Bleak Sword DX screnshot

Bats slowly flutter toward you, posing little threat alone, but become a nuisance if let alone long enough. Spiders constantly scurry away if you approach, waiting for a chance to suddenly lunge at you before retreating again. Tentacles from some unseen creature suddenly arise from water to swipe at you, while shield-bearing foes will gladly block whatever you throw at them so they can strike back. Any one of them alone isn’t terribly threatening, but as soon as one appears on the periphery of the diorama while you’re still clearing out the last wave, their mere presence is enough to complicate things.

Every stage is a quick affair, each lasting no more than a minute or two at most, but they’re also quick to challenge. Because each stage is a diorama, the physical space you have to work with is small and only shrinks when you add trees, swamps, buildings, bridges, traps, and more into the equation. In a one-on-one fight, that’s not a problem. But Bleak Sword seldom engages in duels. Enemies instead come in pairs or trios, either all at once or on a slight delay, each approaching from different angles.
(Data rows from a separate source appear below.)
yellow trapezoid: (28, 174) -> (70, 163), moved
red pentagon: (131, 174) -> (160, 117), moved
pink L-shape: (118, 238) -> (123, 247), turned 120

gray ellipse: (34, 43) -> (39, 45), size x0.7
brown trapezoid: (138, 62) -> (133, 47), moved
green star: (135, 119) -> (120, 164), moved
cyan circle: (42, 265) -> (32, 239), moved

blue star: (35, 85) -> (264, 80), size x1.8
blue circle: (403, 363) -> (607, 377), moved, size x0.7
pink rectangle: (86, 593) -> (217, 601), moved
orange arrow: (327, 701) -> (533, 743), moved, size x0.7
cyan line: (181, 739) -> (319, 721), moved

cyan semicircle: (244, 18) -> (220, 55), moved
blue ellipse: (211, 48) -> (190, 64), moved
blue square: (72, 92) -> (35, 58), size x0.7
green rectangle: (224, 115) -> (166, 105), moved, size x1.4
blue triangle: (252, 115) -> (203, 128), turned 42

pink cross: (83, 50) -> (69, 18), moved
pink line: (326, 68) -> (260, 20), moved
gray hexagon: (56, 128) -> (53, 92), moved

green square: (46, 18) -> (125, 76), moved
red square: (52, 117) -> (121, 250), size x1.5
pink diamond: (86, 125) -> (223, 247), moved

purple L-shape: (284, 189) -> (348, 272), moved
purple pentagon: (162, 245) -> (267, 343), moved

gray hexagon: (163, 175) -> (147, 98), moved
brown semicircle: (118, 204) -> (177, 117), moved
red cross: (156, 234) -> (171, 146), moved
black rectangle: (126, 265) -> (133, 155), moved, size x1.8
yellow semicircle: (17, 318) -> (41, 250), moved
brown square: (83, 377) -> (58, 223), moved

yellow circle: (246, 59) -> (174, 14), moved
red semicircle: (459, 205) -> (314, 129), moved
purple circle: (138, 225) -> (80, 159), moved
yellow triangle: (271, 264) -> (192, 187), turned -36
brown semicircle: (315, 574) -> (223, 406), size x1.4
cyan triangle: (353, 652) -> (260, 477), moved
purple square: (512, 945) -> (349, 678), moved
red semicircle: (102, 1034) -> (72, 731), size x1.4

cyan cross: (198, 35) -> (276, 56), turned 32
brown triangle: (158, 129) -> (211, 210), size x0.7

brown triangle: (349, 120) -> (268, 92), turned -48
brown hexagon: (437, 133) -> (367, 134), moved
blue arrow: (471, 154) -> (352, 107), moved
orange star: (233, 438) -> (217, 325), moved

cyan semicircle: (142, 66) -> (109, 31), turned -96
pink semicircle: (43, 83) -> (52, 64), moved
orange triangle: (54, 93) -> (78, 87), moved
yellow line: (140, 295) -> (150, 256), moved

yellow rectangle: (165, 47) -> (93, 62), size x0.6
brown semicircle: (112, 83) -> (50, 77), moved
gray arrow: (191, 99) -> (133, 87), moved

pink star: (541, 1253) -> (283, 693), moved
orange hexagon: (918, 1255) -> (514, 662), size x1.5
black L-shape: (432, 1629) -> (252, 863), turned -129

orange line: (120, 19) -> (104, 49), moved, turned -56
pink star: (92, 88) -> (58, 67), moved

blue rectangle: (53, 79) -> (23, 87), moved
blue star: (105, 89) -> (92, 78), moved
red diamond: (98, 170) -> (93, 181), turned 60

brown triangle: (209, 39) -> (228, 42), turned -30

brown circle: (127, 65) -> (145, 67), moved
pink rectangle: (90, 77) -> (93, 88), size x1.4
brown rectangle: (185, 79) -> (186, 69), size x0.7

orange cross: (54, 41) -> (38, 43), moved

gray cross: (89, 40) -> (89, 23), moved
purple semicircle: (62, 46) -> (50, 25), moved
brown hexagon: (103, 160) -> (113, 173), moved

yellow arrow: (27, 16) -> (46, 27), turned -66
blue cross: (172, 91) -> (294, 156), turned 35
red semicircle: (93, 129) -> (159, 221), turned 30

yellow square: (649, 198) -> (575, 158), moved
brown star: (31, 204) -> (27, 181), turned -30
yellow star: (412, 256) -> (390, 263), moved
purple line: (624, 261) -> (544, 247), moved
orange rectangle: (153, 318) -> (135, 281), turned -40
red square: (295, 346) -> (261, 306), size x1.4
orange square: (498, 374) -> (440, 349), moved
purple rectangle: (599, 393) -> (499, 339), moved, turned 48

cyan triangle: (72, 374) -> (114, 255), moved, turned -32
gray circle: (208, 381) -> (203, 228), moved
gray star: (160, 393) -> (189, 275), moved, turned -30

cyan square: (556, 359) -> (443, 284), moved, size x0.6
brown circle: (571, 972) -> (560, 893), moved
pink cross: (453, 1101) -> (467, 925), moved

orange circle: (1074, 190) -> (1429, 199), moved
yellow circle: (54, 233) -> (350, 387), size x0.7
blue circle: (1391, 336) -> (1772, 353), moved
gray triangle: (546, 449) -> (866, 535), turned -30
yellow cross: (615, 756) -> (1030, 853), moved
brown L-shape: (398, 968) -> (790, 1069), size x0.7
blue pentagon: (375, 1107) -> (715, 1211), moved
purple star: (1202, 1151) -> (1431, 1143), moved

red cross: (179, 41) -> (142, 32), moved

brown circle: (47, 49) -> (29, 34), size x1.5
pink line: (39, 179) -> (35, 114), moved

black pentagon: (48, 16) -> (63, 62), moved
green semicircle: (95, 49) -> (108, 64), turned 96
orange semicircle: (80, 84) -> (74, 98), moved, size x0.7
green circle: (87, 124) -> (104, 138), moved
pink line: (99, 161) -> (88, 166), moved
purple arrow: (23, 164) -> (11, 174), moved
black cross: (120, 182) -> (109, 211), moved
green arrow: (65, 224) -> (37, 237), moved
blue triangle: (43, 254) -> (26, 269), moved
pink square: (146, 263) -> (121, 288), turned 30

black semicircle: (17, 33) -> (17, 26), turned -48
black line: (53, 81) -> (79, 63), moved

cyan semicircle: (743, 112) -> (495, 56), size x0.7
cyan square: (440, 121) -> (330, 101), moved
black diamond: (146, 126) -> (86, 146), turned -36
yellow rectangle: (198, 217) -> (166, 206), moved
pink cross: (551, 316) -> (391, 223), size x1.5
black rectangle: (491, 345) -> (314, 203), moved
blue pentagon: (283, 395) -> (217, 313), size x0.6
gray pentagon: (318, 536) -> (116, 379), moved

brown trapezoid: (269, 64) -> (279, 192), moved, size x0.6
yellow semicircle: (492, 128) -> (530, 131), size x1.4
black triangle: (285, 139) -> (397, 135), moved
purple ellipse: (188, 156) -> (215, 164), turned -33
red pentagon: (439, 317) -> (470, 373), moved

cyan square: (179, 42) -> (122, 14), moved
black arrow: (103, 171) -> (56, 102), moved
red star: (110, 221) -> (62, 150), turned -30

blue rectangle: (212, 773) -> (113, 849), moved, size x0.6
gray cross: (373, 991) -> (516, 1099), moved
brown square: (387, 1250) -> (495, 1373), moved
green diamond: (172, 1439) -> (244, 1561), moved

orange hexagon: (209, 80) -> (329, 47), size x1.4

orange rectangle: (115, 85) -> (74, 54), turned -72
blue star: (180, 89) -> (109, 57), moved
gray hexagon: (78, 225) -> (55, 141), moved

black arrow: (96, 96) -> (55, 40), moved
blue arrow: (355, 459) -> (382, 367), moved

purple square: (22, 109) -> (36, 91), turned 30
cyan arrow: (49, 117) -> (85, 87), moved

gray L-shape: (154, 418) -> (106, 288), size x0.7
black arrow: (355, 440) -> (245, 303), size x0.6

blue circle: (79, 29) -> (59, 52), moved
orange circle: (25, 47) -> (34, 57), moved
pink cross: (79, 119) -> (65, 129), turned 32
Early on, I had trouble because I played too cautiously. I tried to take everyone on one at a time, trying to position myself such that I didn’t have to deal with multiple targets. But doing that often backfired by letting them group up as they chased me around. I had to be more aggressive: get in their face and strike relentlessly, parry whenever possible – whatever it took. And it worked! Mostly.

Bleak Sword DX screenshot

Bleak Sword won’t let you be reckless. Stamina dictates how many times you can swing your sword before exhaustion sets in. And while you can increase your health, attack, and defense with each new level you gain and with items you can sometimes obtain, stamina is not affected. What you see is what you get. Add to the fact that your health isn’t fully restored between stages outside of leveling up (best you can hope for is to be lucky and find a potion you can use mid-level) and the risk/reward of aggressive play becomes clear.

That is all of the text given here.